Apple's Away - South African Digest - June 28, 1974


THE Apple Express may already be a narrow-gauge relic from the age of steam, but it is still pulling its weight as the country's oddest tourist attraction on wheels.
Hundreds of steam locomotive enthusiasts flock to Port Elizabeth each year to re-live the steam age and to take a one-day excursion 70km up the line through some of the Eastern Cape Province's most picturesque scenery.    You  pass  through  stations
with such descriptive names as Bog Farm, Thornhill and Kwaaibrand (Bad Fire), and cross the world's highest narrow-gauge bridge.

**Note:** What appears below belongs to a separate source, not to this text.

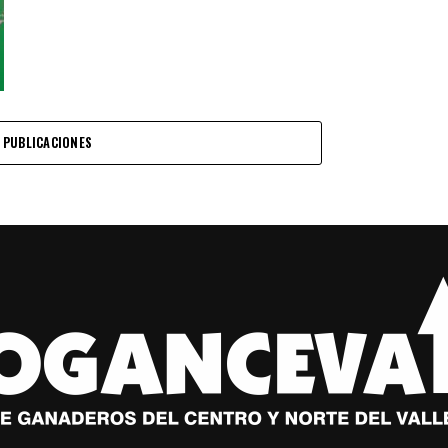
 PUBLICACIONES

Beyond Loerie lies the rich citrus valley of Hankey, and the apple orchards, whence the train derives its name.
The line was born out of the then Cape Colony's poverty. The standard gauge would have been too expensive, so Parliament  agreed  to the  building of
the   61cm  (two feet)  narrow-gauge.
During the week trains run daily, transporting fruit and vegetables to Port Elizabeth, but the weekends are reserved for the enthusiasts of steam.
And it is really the old "Puffing Billy" hauling its quaint, but spick and-span little carriages that they want to see. '
Like children with a new toy, they swarm over the engine and train, and the Railways' staff enter into the spirit of the occasion.